I can see many examples where this is not the case. Most of them have things like Windows or C structures or calls, etc.

In stark difference, there is

https://github.com/dlang/dmd/tree/master/src/dmd/backend

where all its files seem to have file name = module name strictly enforced.

So I guess my question is when is the module statement required?  Are they recommended but not essential?  Maybe some "Best Practices" notation?

the spec sasy "Modules automatically provide a namespace scope for their contents..." so maybe my question becomes, when are namespace scopes required to be present or required to be absent?


November 14, 2020
On Saturday, 14 November 2020 at 17:55:13 UTC, WhatMeWorry wrote:
>
> I was poking around the dmd code just to "learn from the best" and I came across some files that ended with the .d extension which did not have the module statement. (I was under the naive impression that all .d files must have a module statement)
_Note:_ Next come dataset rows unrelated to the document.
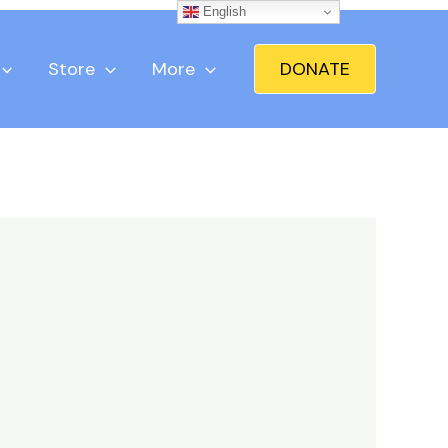
English
Store
More
DONATE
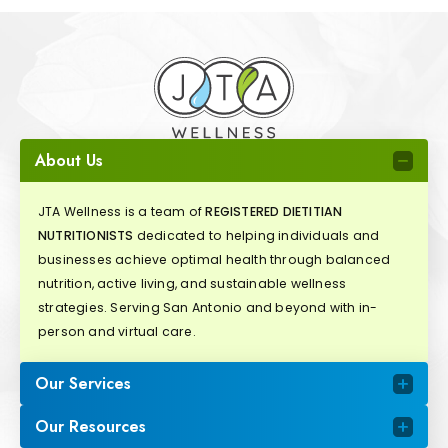
About Us
JTA Wellness is a team of
REGISTERED DIETITIAN
NUTRITIONISTS
dedicated to helping individuals and
businesses achieve optimal health through balanced
nutrition, active living, and sustainable wellness
strategies. Serving San Antonio and beyond with in-
person and virtual care.
Our Services
Our Resources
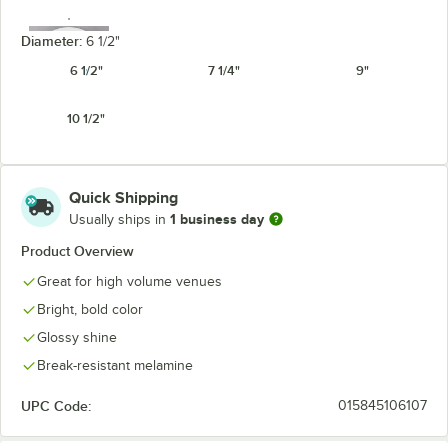
Diameter:
6 1/2"
6 1/2"
7 1/4"
9"
10 1/2"
White
Quick Shipping
1 business day
Usually ships in
Product Overview
Great for high volume venues
Bright, bold color
Glossy shine
Break-resistant melamine
UPC Code:
015845106107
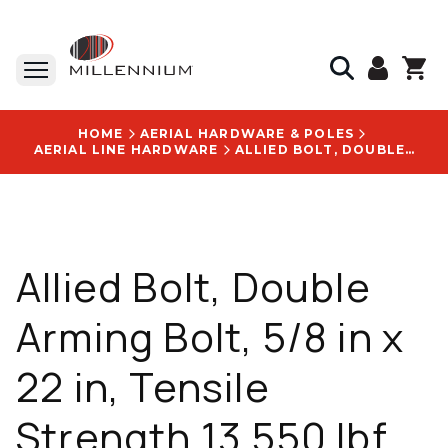
HOME
AERIAL HARDWARE & POLES
AERIAL LINE HARDWARE
ALLIED BOLT, DOUBLE ARMING BOLT, 5/8 IN X 22 IN, TENSILE STRENGTH 13,550 LBF, TORQUE VALUE 73 FT LB, INCLUDES (4) SQUARE NUTS, QTY. 20 STK PKG, PRICE PER EACH - 5962
Allied Bolt, Double
Arming Bolt, 5/8 in x
22 in, Tensile
Strength 13,550 lbf,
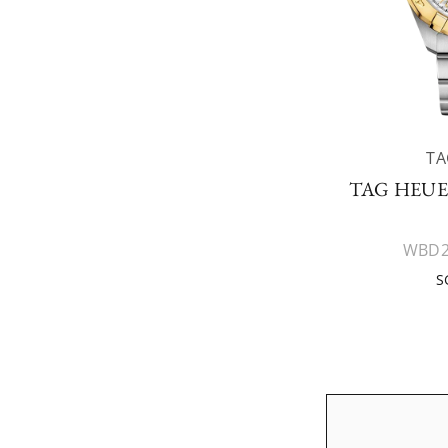
TA
TAG HEU
WBD2
S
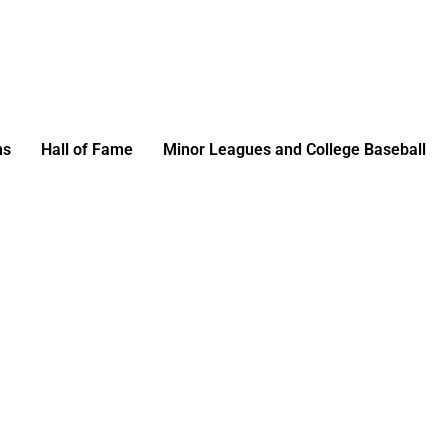
ms
Hall of Fame
Minor Leagues and College Baseball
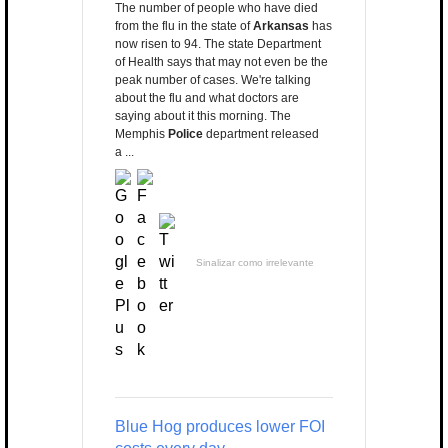
The number of people who have died
from the flu in the state of
Arkansas
has
now risen to 94. The state Department
of Health says that may not even be the
peak number of cases. We're talking
about the flu and what doctors are
saying about it this morning. The
Memphis
Police
department released
a ...
Sinalizar como irrelevante
Blue Hog produces lower FOI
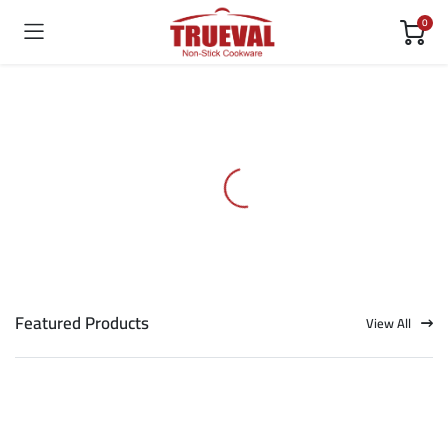
0
Featured Products
View All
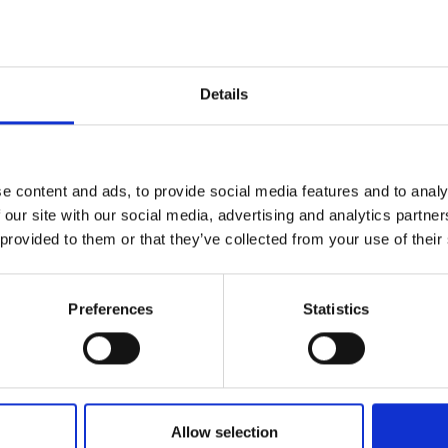
Details
ognise the significant impact they can have on 
g a positive impact to those who receive them.
e content and ads, to provide social media features and to analy
 our site with our social media, advertising and analytics partn
 provided to them or that they’ve collected from your use of their
tiative
here
.
Preferences
Statistics
Allow selection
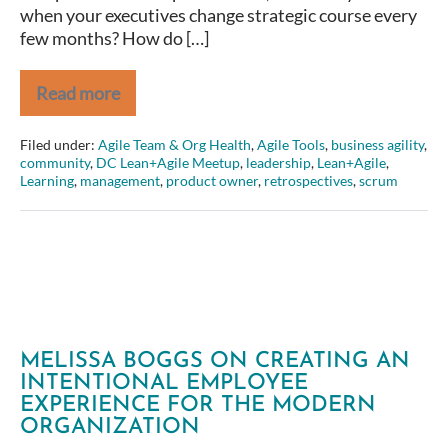
when your executives change strategic course every
product
few months? How do […]
strategy
Read more
Amber
Field
–
Filed under:
Agile Team & Org Health
,
Agile Tools
,
business agility
,
From
community
,
DC Lean+Agile Meetup
,
leadership
,
Lean+Agile
,
Project
Learning
,
management
,
product owner
,
retrospectives
,
scrum
to
Product
–
Aligning
around
a
focused
product
strategy
MELISSA BOGGS ON CREATING AN
INTENTIONAL EMPLOYEE
EXPERIENCE FOR THE MODERN
ORGANIZATION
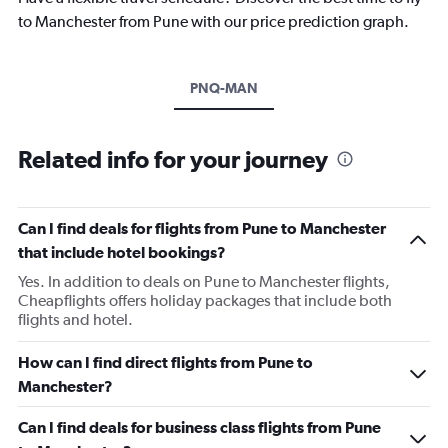
to Manchester from Pune with our price prediction graph.
PNQ-MAN
Related info for your journey
Can I find deals for flights from Pune to Manchester
that include hotel bookings?
Yes. In addition to deals on Pune to Manchester flights,
Cheapflights offers holiday packages that include both
flights and hotel.
How can I find direct flights from Pune to
Manchester?
Can I find deals for business class flights from Pune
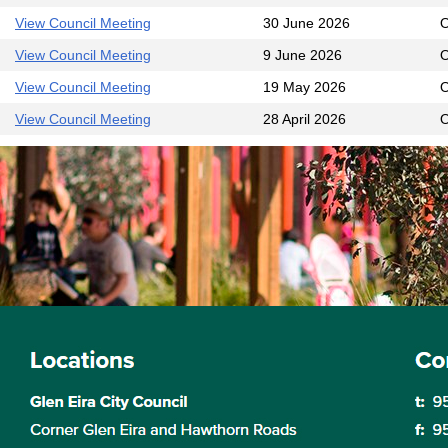
View Council Meeting
30 June 2026
O
View Council Meeting
9 June 2026
O
View Council Meeting
19 May 2026
O
View Council Meeting
28 April 2026
O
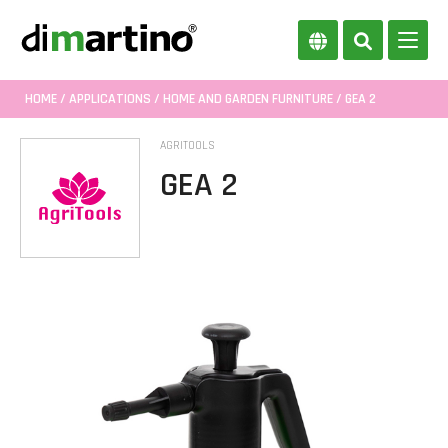
HOME
/
APPLICATIONS
/
HOME AND GARDEN FURNITURE
/ GEA 2
AGRITOOLS
GEA 2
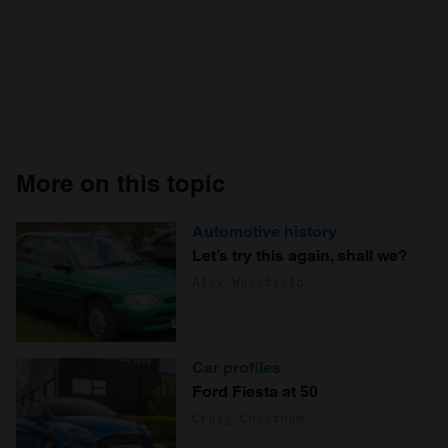
More on this topic
Automotive history
Let’s try this again, shall we?
Alex Wakefield
Car profiles
Ford Fiesta at 50
Craig Cheetham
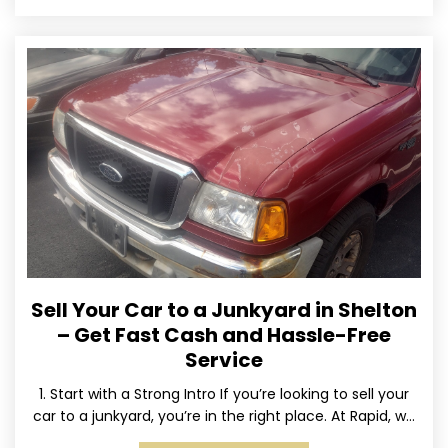
Sell Your Car to a Junkyard in Shelton
– Get Fast Cash and Hassle-Free
Service
1. Start with a Strong Intro If you’re looking to sell your
car to a junkyard, you’re in the right place. At Rapid, we
specialize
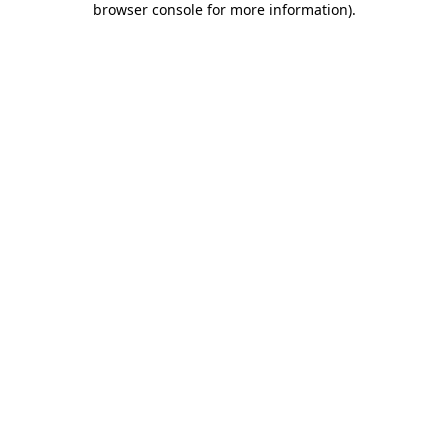
browser console for more information)
.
If a .d file does not have a module statement, the compiler will infer the name of the module from the path of the file. So, the file `foo/bar.d` will have its module name inferred as `foo.bar`.

There is one exception to this: the file `foo/package.d` will have its module name inferred as `foo`, not `foo.package`.
November 14, 2020
On Sat, Nov 14, 2020 at 05:55:13PM +0000, WhatMeWorry via Digitalmars-d-learn wrote:
> 
> I was poking around the dmd code just to "learn from the best"

IMNSHO, Phobos is more representative of typical D code than dmd; dmd code was automatically translated from C++, so a lot of it may still have a lot of C++-isms that wouldn't be in "native" D code.


> and I came across some files that ended with the .d extension which did not have the module statement. (I was under the naive impression that all .d files must have a module statement)

No, if there is no module declaration, the module name will be inferred from the filename.